General Electric Co is finishing clinical trials for an agent designed to detect early signs of Alzheimer's and expects to seek regulatory approval by year's end, its executive leading the process said.

GE, Eli Lilly and Co and Bayer AG are all developing similar compounds, which stick to amyloid plaques in the brain and light up on positron emission tomography or PET scans. If approved, the compounds will be used to help doctors rule out Alzheimer's in people.

Lilly unit Avid Radiopharmaceuticals was first to seek U.S. Food and Drug Administration approval for its tracer, called florbetapir or Amyvid, but was dealt a setback when the agency said it should develop training programs to ensure the tests are read in a consistent manner.

Jonathan Allis, general manager of PET Medical Diagnostics at GE Healthcare, told Reuters that his team plans to learn from the mistakes of its competitors.

In an exclusive interview at the Alzheimer's Association's International Conference in Paris, Allis described what he called a long game in identifying and treating the brain-wasting disease.
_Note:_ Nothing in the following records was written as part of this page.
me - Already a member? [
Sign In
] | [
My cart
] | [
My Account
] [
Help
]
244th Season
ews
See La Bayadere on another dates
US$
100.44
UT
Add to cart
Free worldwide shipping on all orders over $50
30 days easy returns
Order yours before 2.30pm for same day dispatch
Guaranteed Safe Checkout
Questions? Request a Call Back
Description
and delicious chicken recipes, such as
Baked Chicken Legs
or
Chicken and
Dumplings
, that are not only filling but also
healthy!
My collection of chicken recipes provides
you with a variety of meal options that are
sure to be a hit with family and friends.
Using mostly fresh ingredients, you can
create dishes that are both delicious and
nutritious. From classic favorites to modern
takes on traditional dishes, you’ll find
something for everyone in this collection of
I think our data is very good. It's tight. We're close to filing (for approval), Allis said of GE's imaging agent, called flutemetamol.

They (Avid) did a great job, but I think we did the boring stuff better, he said, referring to the company's extensive work on manufacturing, imaging quality and image analysis.
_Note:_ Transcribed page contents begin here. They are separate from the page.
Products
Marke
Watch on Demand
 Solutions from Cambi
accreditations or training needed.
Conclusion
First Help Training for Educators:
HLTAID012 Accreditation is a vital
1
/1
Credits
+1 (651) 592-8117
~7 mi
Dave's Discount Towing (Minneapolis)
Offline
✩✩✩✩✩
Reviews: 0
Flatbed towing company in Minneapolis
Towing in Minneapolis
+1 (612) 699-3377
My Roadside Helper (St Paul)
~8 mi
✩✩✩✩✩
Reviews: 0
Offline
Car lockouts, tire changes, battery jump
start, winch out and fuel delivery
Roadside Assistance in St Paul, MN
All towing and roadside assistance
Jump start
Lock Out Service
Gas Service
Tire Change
Radioactive tracers that test for fragments of beta-amyloid plaque are seen as a critical bridge in the search for effective drugs to treat Alzheimer's, a fatal, mind-robbing disease that affects nearly 36 million people worldwide.

Scientists believe these Alzheimer's-linked plaques start developing at least a decade before symptoms occur, and spotting those changes in the brain early offers the best chance to intervene with new drugs that might prevent or delay the disease.

EARLY DETECTION

Once they win approval for their products, GE, Lilly and Bayer will compete for market share. To gain an edge, GE is developing a software program to help analyze the flutemetamol scans, and it is developing magnetic resonance imaging (MRI) scans to measure brain volume, which also changes as Alzheimer's advances.
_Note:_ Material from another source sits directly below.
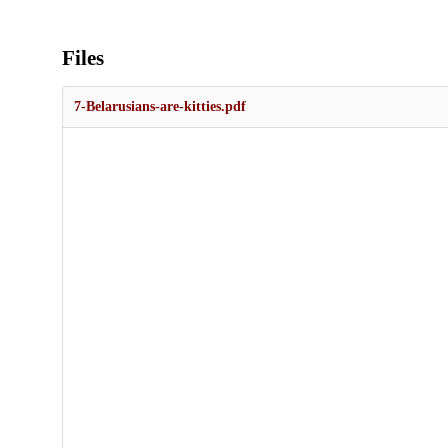
Files
7-Belarusians-are-kitties.pdf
By the time we launch next year, we'll launch the MRI images and combine the two together, Allis said.

Allis said GE has a growing interest in addressing Alzheimer's, a disease that is expected to affect as many as 115 million people by 2050 unless effective treatments are found.

There is a huge interest in Alzheimer's and it goes right to the top of GE, Allis said, referring to GE Chief Executive Jeffrey Immelt, who once headed GE Healthcare Systems.

Besides amyloid imaging, GE plans to build on a partnership with Johnson & Johnson announced last December to search for other changes in the body that can be used to develop biomarker tests for Alzheimer's.

That is the start of what we hope to be a much broader relationship with J&J in Alzheimer's disease, Allis said.

Allis says finding earlier ways to identify Alzheimer's patients is going to be critical as drug companies such as Lilly, Pfizer Inc and J&J look to test new agents that will stop the disease before it does too much damage.

Current medications treat Alzheimer's symptoms but cannot change the course of the disease, and new drugs that have been tried so far have failed, in large part, experts think, because they were tried only when the disease was too advanced.

If you look at all the pharmaceutical trials now, they are all in probably the wrong patient group. They are too late, Allis said.

Amyloid imaging agents are already being commonly used to help drug companies identify people with amyloid in their brain who might be a good candidates for drug trials.

Allis said GE and J&J are trying to identify screening tests for the disease that can be used in a wider population, in much the same way people are tested for early signs of prostate cancer.

It's a long game. I think we are not anywhere near the end, he said.